This repository contains a Dockerfile that build a minimal container image that can be used to create SSH jails to isolate users on a shared system. It is focused on providing a minimal set of tools that provide common functionality (e.g., rsync, sftp) on many shared hosts.
To run this image, you'll need to make sure that Docker
Engine is installed. Jailed
users will also need to be members of the docker group. Next you need to
configure Open SSH to force commands to be run in containers.
On Debian/Ubuntu, the OpenSSH configuration file is located at /etc/ssh/sshd_config. Below is
an example snippet that an be added to this file to jail users that belong to
the jailed group.
Match Group jailed
ForceCommand /usr/local/containerize.sh
AllowTcpForwarding no
PermitTunnel no
X11Forwarding no
This snippet forces any user belonging to the jailed group to run the
containerize.sh script when connecting via SSH. Additionally, it disallows
several SSH options to further lock down users.

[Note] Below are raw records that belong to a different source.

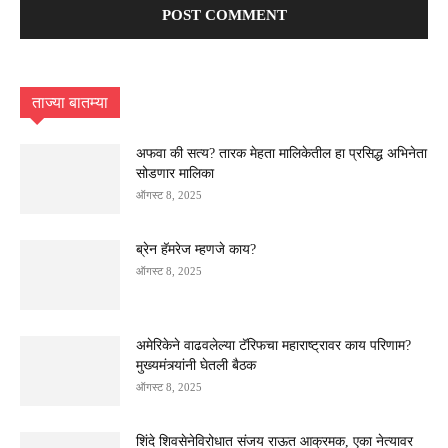
ताज्या बातम्या
अफवा की सत्य? तारक मेहता मालिकेतील हा प्रसिद्ध अभिनेता
सोडणार मालिका
ऑगस्ट 8, 2025
ब्रेन हॅमरेज म्हणजे काय?
ऑगस्ट 8, 2025
अमेरिकेने वाढवलेल्या टॅरिफचा महाराष्ट्रावर काय परिणाम?
मुख्यमंत्र्यांनी घेतली बैठक
ऑगस्ट 8, 2025
शिंदे शिवसेनेविरोधात संजय राऊत आक्रमक, एका नेत्यावर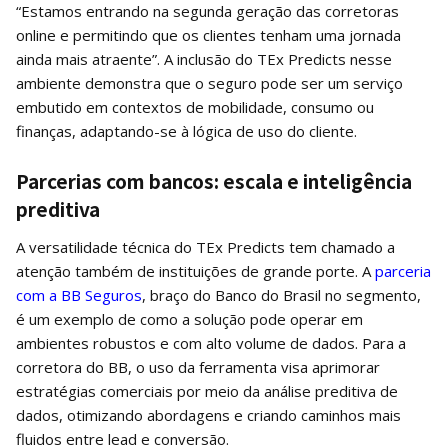
“Estamos entrando na segunda geração das corretoras
online e permitindo que os clientes tenham uma jornada
ainda mais atraente”. A inclusão do TEx Predicts nesse
ambiente demonstra que o seguro pode ser um serviço
embutido em contextos de mobilidade, consumo ou
finanças, adaptando-se à lógica de uso do cliente.
Parcerias com bancos: escala e inteligência
preditiva
A versatilidade técnica do TEx Predicts tem chamado a
atenção também de instituições de grande porte. A
parceria
com a BB Seguros
, braço do Banco do Brasil no segmento,
é um exemplo de como a solução pode operar em
ambientes robustos e com alto volume de dados. Para a
corretora do BB, o uso da ferramenta visa aprimorar
estratégias comerciais por meio da análise preditiva de
dados, otimizando abordagens e criando caminhos mais
fluidos entre lead e conversão.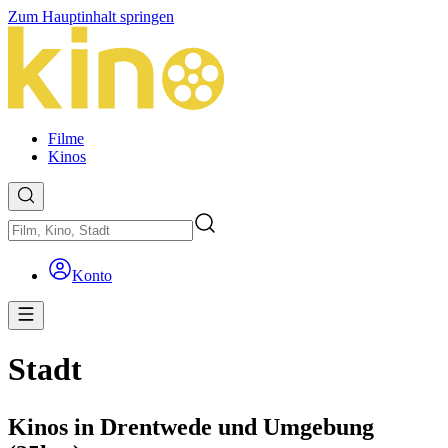
Zum Hauptinhalt springen
Filme
Kinos
Konto
Stadt
Kinos in Drentwede und Umgebung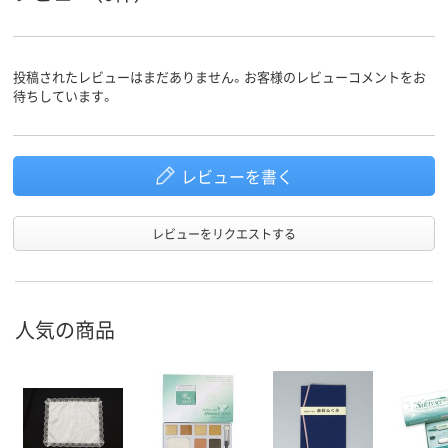
投稿されたレビューはまだありません。お客様のレビューコメントをお
待ちしています。
レビューを書く
レビューをリクエストする
人気の商品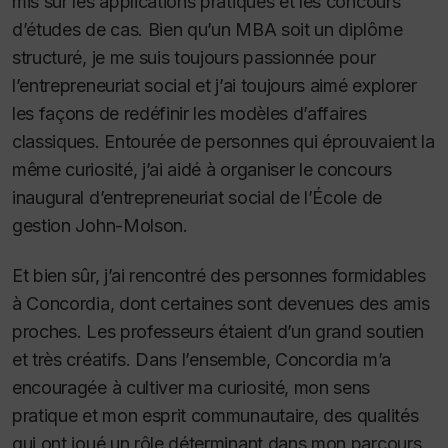
mis sur les applications pratiques et les concours
d’études de cas. Bien qu’un MBA soit un diplôme
structuré, je me suis toujours passionnée pour
l’entrepreneuriat social et j’ai toujours aimé explorer
les façons de redéfinir les modèles d’affaires
classiques. Entourée de personnes qui éprouvaient la
même curiosité, j’ai aidé à organiser le concours
inaugural d’entrepreneuriat social de l’École de
gestion John-Molson.
Et bien sûr, j’ai rencontré des personnes formidables
à Concordia, dont certaines sont devenues des amis
proches.
Les professeurs étaient d’un grand soutien
et très créatifs.
Dans l’ensemble, Concordia m’a
encouragée à cultiver ma curiosité, mon sens
pratique et mon esprit communautaire, des qualités
qui ont joué un rôle déterminant dans mon parcours.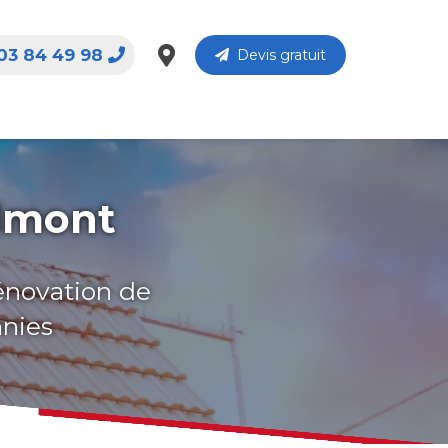
03 84 49 98
Devis gratuit
almont
rénovation de
nnies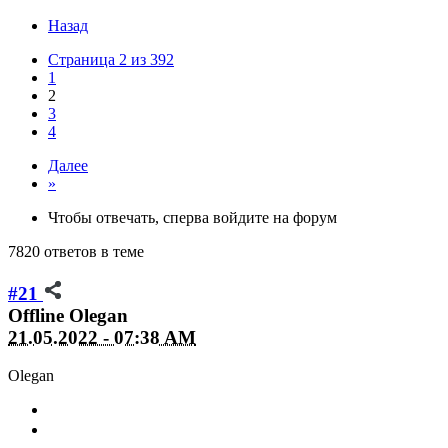
Назад
Страница 2 из 392
1
2
3
4
Далее
»
Чтобы отвечать, сперва войдите на форум
7820 ответов в теме
#21
Offline
Olegan
21.05.2022 - 07:38 AM
Olegan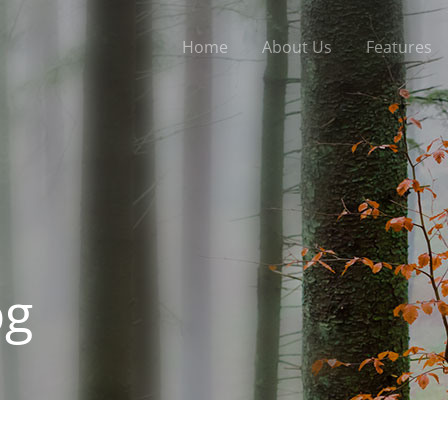
Home
About Us
Features
og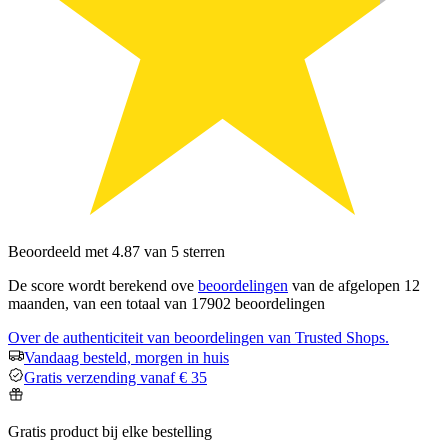
Beoordeeld met 4.87 van 5 sterren
De score wordt berekend ove
beoordelingen
van de afgelopen 12
maanden, van een totaal van 17902 beoordelingen
Over de authenticiteit van beoordelingen van Trusted Shops.
Vandaag besteld, morgen in huis
Gratis verzending vanaf € 35
Gratis product bij elke bestelling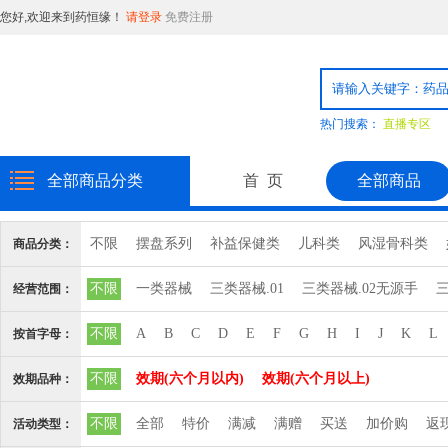
您好,欢迎来到药恒缘！
请登录
免费注册
热门搜索：
直播专区
全部商品分类
首 页
全部商品
不限
摆盘系列
补益保健类
儿科类
风湿骨科类
商品分类：
消毒品
日化用品
普通食品
粉剂系列
精致饮片
不限
一类器械
三类器械.01
三类器械.02无源手
三
经营范围：
心脑血管血液系统
三类器械.10输血、
三类器械.12
三类器械.13无源植
不限
A
B
C
D
E
F
G
H
I
J
K
L
按首字母：
三类器械.6810矫
三类器械.6813计
三类器械.6815注
不限
效期(六个月以内)
效期(六个月以上)
效期品种：
三类器械.6827中
三类器械.6832医
三类器械.6834医
不限
全部
特价
满减
满赠
买送
加价购
返
活动类型：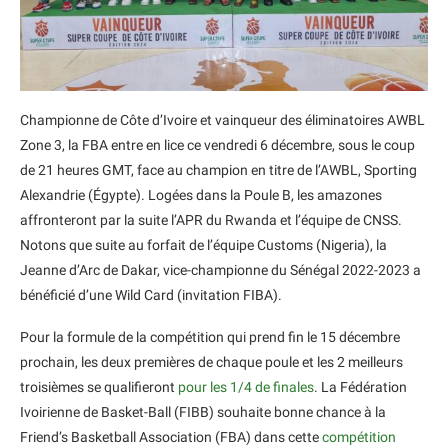
Championne de Côte d’Ivoire et vainqueur des éliminatoires AWBL
Zone 3, la FBA entre en lice ce vendredi 6 décembre, sous le coup
de 21 heures GMT, face au champion en titre de l’AWBL, Sporting
Alexandrie (Égypte). Logées dans la Poule B, les amazones
affronteront par la suite l’APR du Rwanda et l’équipe de CNSS.
Notons que suite au forfait de l’équipe Customs (Nigeria), la
Jeanne d’Arc de Dakar, vice-championne du Sénégal 2022-2023 a
bénéficié d’une Wild Card (invitation FIBA).
Pour la formule de la compétition qui prend fin le 15 décembre
prochain, les deux premières de chaque poule et les 2 meilleurs
troisièmes se qualifieront
pour les 1/4 de finales
. La Fédération
Ivoirienne de Basket-Ball (FIBB) souhaite bonne chance à la
Friend’s Basketball Association (FBA) dans cette
compétition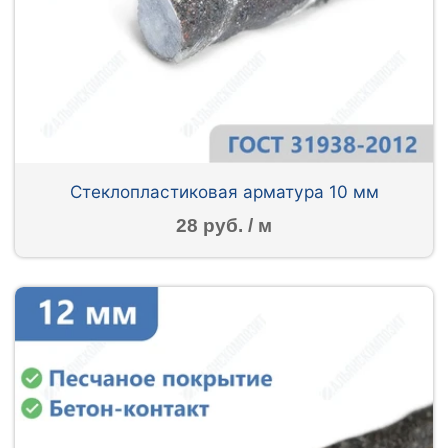
Стеклопластиковая арматура 10 мм
28 руб. / м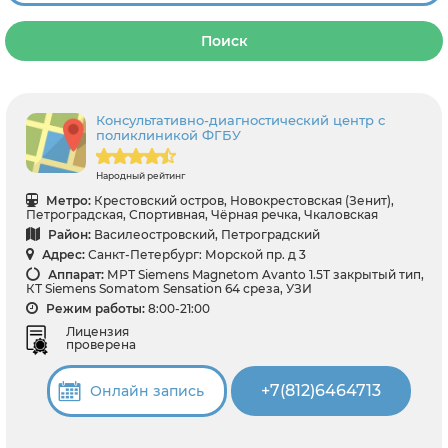
Поиск
Консультативно-диагностический центр с
поликлиникой ФГБУ
Народный рейтинг
Метро:
Крестовский остров, Новокрестовская (Зенит),
Петроградская, Спортивная, Чёрная речка, Чкаловская
Район:
Василеостровский, Петроградский
Адрес:
Санкт-Петербург: Морской пр. д 3
Аппарат:
МРТ Siemens Magnetom Avanto 1.5Т закрытый тип,
КТ Siemens Somatom Sensation 64 среза, УЗИ
Режим работы:
8:00-21:00
Лицензия
проверена
+7(812)6464713
Онлайн запись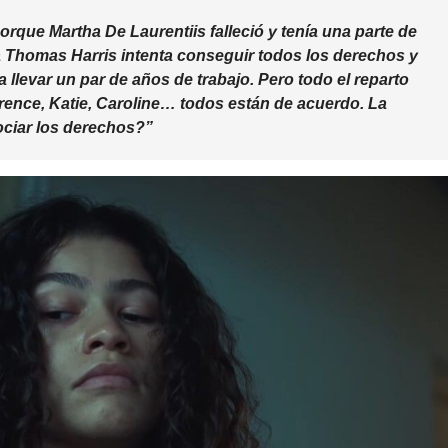
que Martha De Laurentiis falleció y tenía una parte de
a Thomas Harris intenta conseguir todos los derechos y
a llevar un par de años de trabajo. Pero todo el reparto
rence, Katie, Caroline… todos están de acuerdo. La
ociar los derechos?”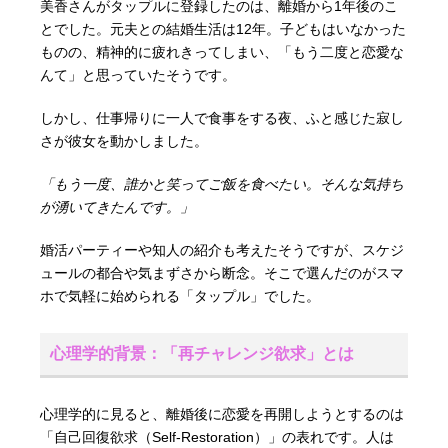
美香さんがタップルに登録したのは、離婚から1年後のこ
とでした。元夫との結婚生活は12年。子どもはいなかった
ものの、精神的に疲れきってしまい、「もう二度と恋愛な
んて」と思っていたそうです。
しかし、仕事帰りに一人で食事をする夜、ふと感じた寂し
さが彼女を動かしました。
「もう一度、誰かと笑ってご飯を食べたい。そんな気持ち
が湧いてきたんです。」
婚活パーティーや知人の紹介も考えたそうですが、スケジ
ュールの都合や気まずさから断念。そこで選んだのがスマ
ホで気軽に始められる「タップル」でした。
心理学的背景：「再チャレンジ欲求」とは
心理学的に見ると、離婚後に恋愛を再開しようとするのは
「自己回復欲求（Self-Restoration）」の表れです。人は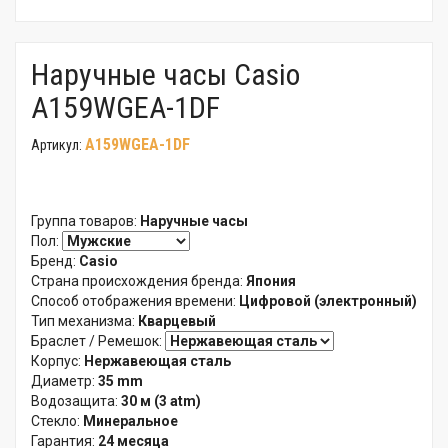
Наручные часы Casio
A159WGEA-1DF
A159WGEA-1DF
Артикул:
Группа товаров:
Наручные часы
Пол:
Бренд:
Casio
Страна происхождения бренда:
Япония
Способ отображения времени:
Цифровой (электронный)
Тип механизма:
Кварцевый
Браслет / Ремешок:
Корпус:
Нержавеющая сталь
Диаметр:
35 mm
Водозащита:
30 м (3 atm)
Стекло:
Минеральное
Гарантия:
24 месяца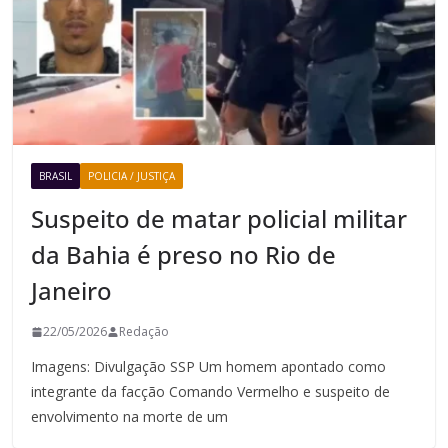
BRASIL
POLICIA / JUSTIÇA
Suspeito de matar policial militar
da Bahia é preso no Rio de
Janeiro
22/05/2026
Redação
Imagens: Divulgação SSP Um homem apontado como
integrante da facção Comando Vermelho e suspeito de
envolvimento na morte de um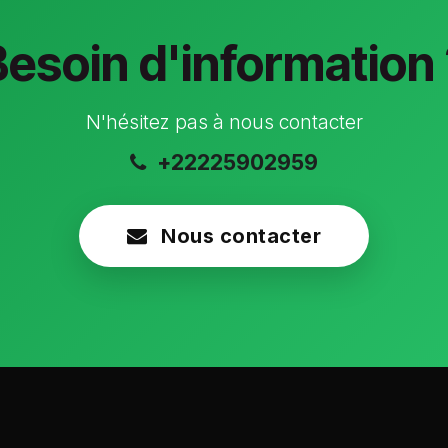
Besoin d'information 
N'hésitez pas à nous contacter
+22225902959
Nous contacter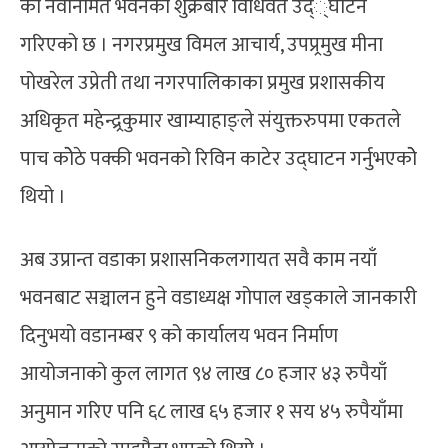
को नवनिर्मित भवनको शुक्रबार विधिवत उद््घाटन
गरिएको छ । नगरप्रमुख विमल आचार्य, उपप्र्रमुख मीना
पोखरेल उप्रेती तथा नगरपालिकाका प्रमुख प्रशासकीय
अधिकृत महेन्द्र्रकुमार खाम्याहाङ्ले संयुक्तरुपमा एकतले
पाच कोेठे पक्की भवनको रिविन काटेर उद्घाटन गर्नुभएकोे
थियो ।
अब उप्रान्त वडाका प्रशासनिकलगायत सवै काम नयाँ
भवनबाट सञ्चालन हुने वडाध्यक्ष गोपाल खड्काले जानकारी
दिनुभयो वडानम्बर ९ को कार्यालय भवन निर्माण
आयोजनाको कुल लागत ९४ लाख ८० हजार ४३ रुपैयाँ
अनुमान गरिए पनि ६८ लाख ६५ हजार १ सय ४५ रुपैयाँमा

The previous OpenSSH snippet references a script that is used to containerize commands on each SSH connection. Below is an example of what such a script might look like:
#!/bin/sh
containerize()
{
docker run --rm $1 \
-v /etc/group:/etc/group:ro \
-v /etc/passwd:/etc/passwd:ro \
-v $HOME:$HOME \
--workdir $HOME \
--hostname $(hostname) \
-u $(id -u $USER):$(id -g $USER) \
chazlever/docker-jail:latest $SSH_ORIGINAL_COMMAND
}
# Check if TTY allocated
if tty -s; then
containerize -it
else
containerize -i
fi
This script spawns a new container for any command sent over SSH by using the
SSH_ORIGINAL_COMMAND environment variable. It also checks whether a TTY was
requested and configures the docker run command accordingly.